Data structure: a (very) long list of numbers defining a line

  • It is possible to speculate how a neural network stores information/meaning.
  • One can think of information as being stored on a line with a direction in a very high-dimensional co-ordinate system (i.e. “vector”).
  • Using a 3-D graph as a visual example, perhaps an arrow in a certain direction measures how “sports-related” something is.
  • From an origin, 1-D graph (line) is defined by 1 number, 2-D graph by 2 numbers, 3-D graph with 3 numbers.
  • The embedding in the GPT model has something like 12,000 dimensions. Something of such a high dimension is practically impossible to visualize accurately (e.g. the relationships between length, volume and surface area would be very surprising). See for example the interactive Tesseract explanation.
  • But the essential idea remains that the magnitude and direction of the vector likely encodes some helpful information.
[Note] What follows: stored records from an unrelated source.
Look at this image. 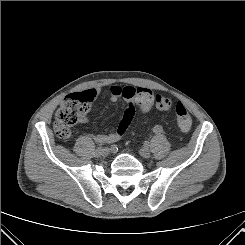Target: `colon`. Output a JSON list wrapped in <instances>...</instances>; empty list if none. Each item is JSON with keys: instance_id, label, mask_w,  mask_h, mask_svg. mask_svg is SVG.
Returning a JSON list of instances; mask_svg holds the SVG:
<instances>
[{"instance_id": "colon-1", "label": "colon", "mask_w": 245, "mask_h": 245, "mask_svg": "<svg viewBox=\"0 0 245 245\" xmlns=\"http://www.w3.org/2000/svg\"><path fill=\"white\" fill-rule=\"evenodd\" d=\"M95 94L94 90H87L65 98L55 115L54 131L58 138L65 140L70 137L71 128L83 119ZM153 96L154 94L149 89H136V104L143 113H147L154 104ZM175 112L179 129L184 133L189 132L192 119L186 107L179 102L175 106Z\"/></svg>"}]
</instances>
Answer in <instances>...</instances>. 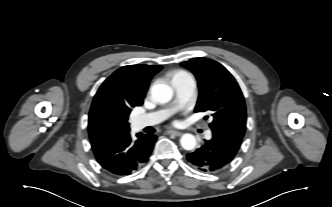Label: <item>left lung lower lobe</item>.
<instances>
[{
  "instance_id": "1",
  "label": "left lung lower lobe",
  "mask_w": 332,
  "mask_h": 207,
  "mask_svg": "<svg viewBox=\"0 0 332 207\" xmlns=\"http://www.w3.org/2000/svg\"><path fill=\"white\" fill-rule=\"evenodd\" d=\"M242 138L212 131V139L196 151L187 154V160L191 165L205 173H215L224 169L237 154Z\"/></svg>"
}]
</instances>
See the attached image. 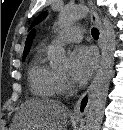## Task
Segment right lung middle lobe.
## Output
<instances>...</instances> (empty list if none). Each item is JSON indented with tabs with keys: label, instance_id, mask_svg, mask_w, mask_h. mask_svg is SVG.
<instances>
[{
	"label": "right lung middle lobe",
	"instance_id": "1",
	"mask_svg": "<svg viewBox=\"0 0 123 130\" xmlns=\"http://www.w3.org/2000/svg\"><path fill=\"white\" fill-rule=\"evenodd\" d=\"M26 58V55L23 56V60Z\"/></svg>",
	"mask_w": 123,
	"mask_h": 130
}]
</instances>
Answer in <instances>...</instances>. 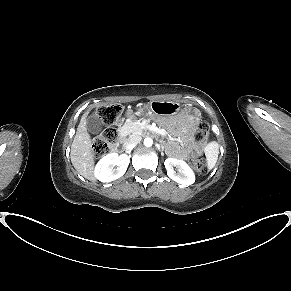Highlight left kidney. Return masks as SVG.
Here are the masks:
<instances>
[{"label":"left kidney","instance_id":"obj_1","mask_svg":"<svg viewBox=\"0 0 291 291\" xmlns=\"http://www.w3.org/2000/svg\"><path fill=\"white\" fill-rule=\"evenodd\" d=\"M167 175L170 179L181 185H191L195 182V174L189 165L183 160L175 158H167L164 162ZM174 167L178 169V173L174 171Z\"/></svg>","mask_w":291,"mask_h":291}]
</instances>
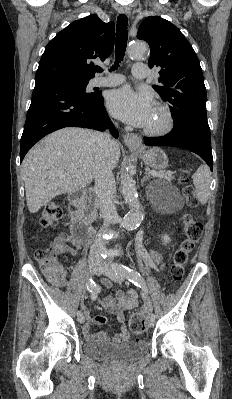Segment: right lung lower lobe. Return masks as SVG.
Segmentation results:
<instances>
[{
  "instance_id": "98d812e1",
  "label": "right lung lower lobe",
  "mask_w": 232,
  "mask_h": 399,
  "mask_svg": "<svg viewBox=\"0 0 232 399\" xmlns=\"http://www.w3.org/2000/svg\"><path fill=\"white\" fill-rule=\"evenodd\" d=\"M69 126L100 131L109 128L112 135L118 137L103 105L101 92L85 95L77 86L62 79L36 80L21 137V162L42 137Z\"/></svg>"
}]
</instances>
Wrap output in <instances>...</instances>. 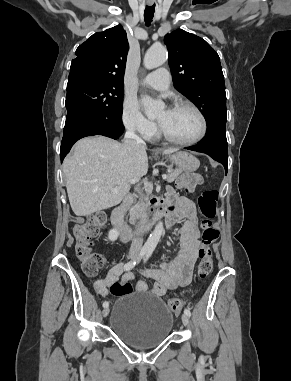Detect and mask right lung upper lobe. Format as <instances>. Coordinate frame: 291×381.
I'll use <instances>...</instances> for the list:
<instances>
[{
  "mask_svg": "<svg viewBox=\"0 0 291 381\" xmlns=\"http://www.w3.org/2000/svg\"><path fill=\"white\" fill-rule=\"evenodd\" d=\"M129 45L121 25L93 34L76 50L68 82L87 80L123 86Z\"/></svg>",
  "mask_w": 291,
  "mask_h": 381,
  "instance_id": "obj_1",
  "label": "right lung upper lobe"
}]
</instances>
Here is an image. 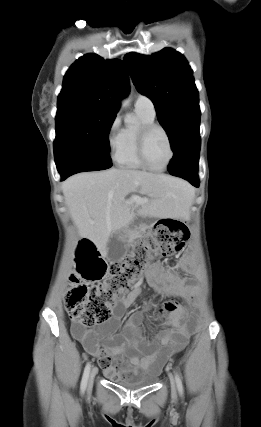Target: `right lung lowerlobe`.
Wrapping results in <instances>:
<instances>
[{
    "label": "right lung lower lobe",
    "instance_id": "98d812e1",
    "mask_svg": "<svg viewBox=\"0 0 261 427\" xmlns=\"http://www.w3.org/2000/svg\"><path fill=\"white\" fill-rule=\"evenodd\" d=\"M107 168H110V167H91V166H86V165L70 164V165H66V166H63L61 168H58V172L61 175V179L65 180L69 176H71L75 173H78V172L98 171V170H104Z\"/></svg>",
    "mask_w": 261,
    "mask_h": 427
}]
</instances>
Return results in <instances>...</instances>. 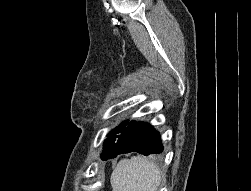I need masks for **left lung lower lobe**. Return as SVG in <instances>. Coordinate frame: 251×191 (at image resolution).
<instances>
[{"instance_id": "left-lung-lower-lobe-1", "label": "left lung lower lobe", "mask_w": 251, "mask_h": 191, "mask_svg": "<svg viewBox=\"0 0 251 191\" xmlns=\"http://www.w3.org/2000/svg\"><path fill=\"white\" fill-rule=\"evenodd\" d=\"M162 151L160 135L150 124L131 121L119 134L107 159L115 158L122 153L138 152L143 155H150L159 154Z\"/></svg>"}]
</instances>
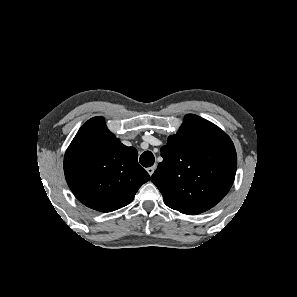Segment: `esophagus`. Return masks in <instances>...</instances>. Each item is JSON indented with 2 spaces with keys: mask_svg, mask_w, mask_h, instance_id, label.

Training: backpropagation and gradient descent

  • A large pre-labelled dataset and some clever mathematical tricks are required to train the weights and biases of each layer of the neural network.
  • This is something that would only make sense in the late 20th century, with massive computing power readily available.
  • It would be of interest to estimate how many hours it would take if human “computers” were tasked to do the calculations, e.g. in 1900. But in practical terms this could not be done.